世界気象機関、温室効果ガスは過去最高レベルに達し、メタン濃度上昇が危惧されると報告

発表日:2010.11.24

世界気象機関(WMO)は、『2009年世界温室効果ガス年報』を公表し、大気中の温室効果ガスが過去最高レベルまで増加し、北極地域からのメタン放出量増加が危惧されると報告した。年報によると、2009年の長寿命温室効果ガスによる放射強制力(温暖化への影響力を示す尺度)は合計で1990年比27.5%、前年比でも1.0%増加しており、放射強制力への寄与率は、CO2が63.5%、メタンが18.1%、N2Oが6.24%、ハロカーボン類が12%を占める。メタンの濃度は2007~2009年に増加に転じており、年報ではその原因を、高気温と熱帯湿地での多雨による湿地からのメタン放出量増加と推定しているが、十分に解明されていない。
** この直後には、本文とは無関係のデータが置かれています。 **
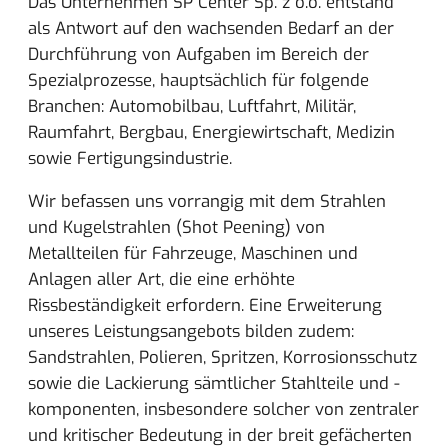
Das Unternehmen SP Center Sp. z o.o. entstand
als Antwort auf den wachsenden Bedarf an der
Durchführung von Aufgaben im Bereich der
Spezialprozesse, hauptsächlich für folgende
Branchen: Automobilbau, Luftfahrt, Militär,
Raumfahrt, Bergbau, Energiewirtschaft, Medizin
sowie Fertigungsindustrie.
Wir befassen uns vorrangig mit dem Strahlen
und Kugelstrahlen (Shot Peening) von
Metallteilen für Fahrzeuge, Maschinen und
Anlagen aller Art, die eine erhöhte
Rissbeständigkeit erfordern. Eine Erweiterung
unseres Leistungsangebots bilden zudem:
Sandstrahlen, Polieren, Spritzen, Korrosionsschutz
sowie die Lackierung sämtlicher Stahlteile und -
komponenten, insbesondere solcher von zentraler
und kritischer Bedeutung in der breit gefächerten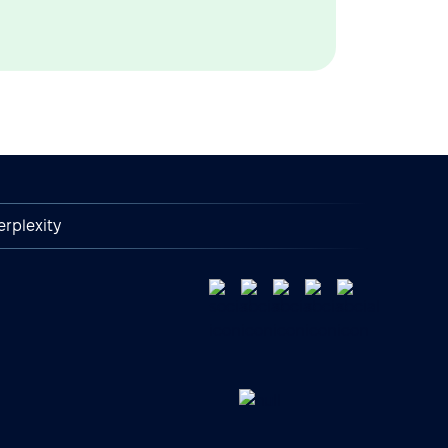
erplexity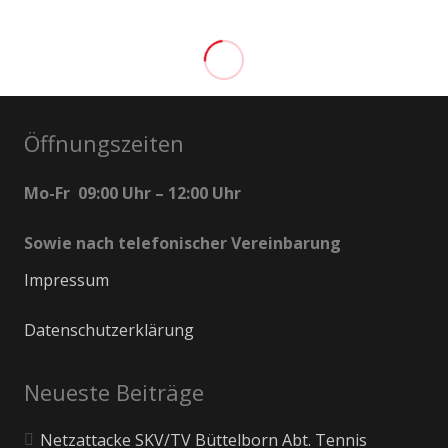
Öffnungszeiten
Mo-Fr 09:00 Uhr – 12:00 Uhr
Sowie nach telefonischer Vereinbarung
Impressum
Datenschutzerklärung
Neueste Beiträge
Netzattacke SKV/TV Büttelborn Abt. Tennis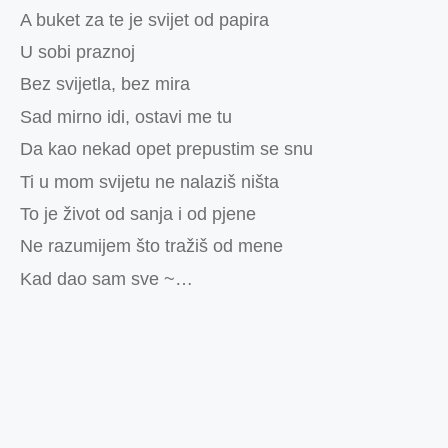
A buket za te je svijet od papira
U sobi praznoj
Bez svijetla, bez mira
Sad mirno idi, ostavi me tu
Da kao nekad opet prepustim se snu
Ti u mom svijetu ne nalaziš ništa
To je život od sanja i od pjene
Ne razumijem što tražiš od mene
Kad dao sam sve ~…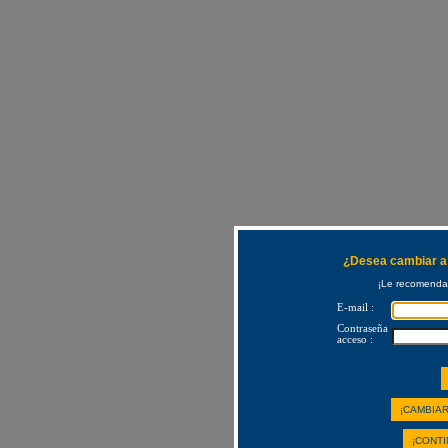
¿Desea cambiar a 
¡Le recomendam
E-mail :
Contraseña
acceso :
¡CAMBIAR
¡CONTI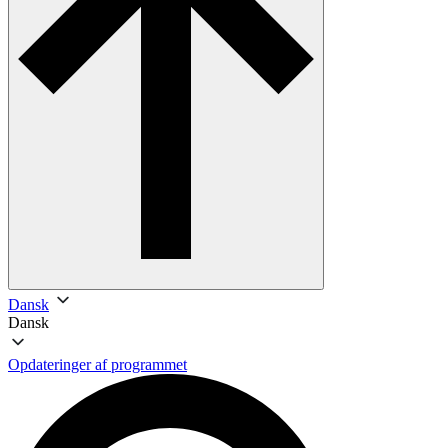
Dansk
Dansk
Opdateringer af programmet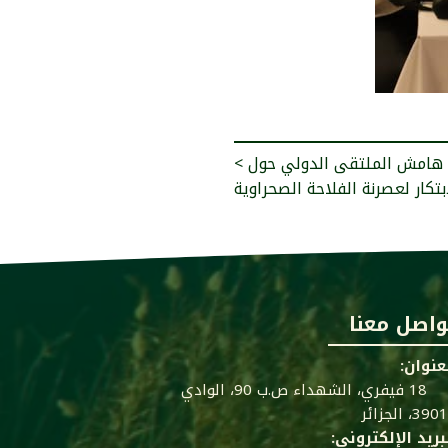
< تنظيم طاولة مستديرة على هامش الملتقى الدولي حول
ابتكار لعصرنة الفلاحة الصحراوية
واصل معنا
عنوان:
18 فيفري، الشهداء ص.ب 90، الوادي
39، الجزائر
بريد الإلكتروني:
永久凍土層は大量の有機炭素とメタン包接化合物を含むため、温暖化によって凍土が融解すると大量のメタンが大気中に放出され、さらなる地球温暖化を招くことが懸念されるという。また、N2O濃度は産業革命以前より19%増加し、ハロカーボン類では、強い温室効果を有するHCFC類、HFC類が急速に増加してきているという。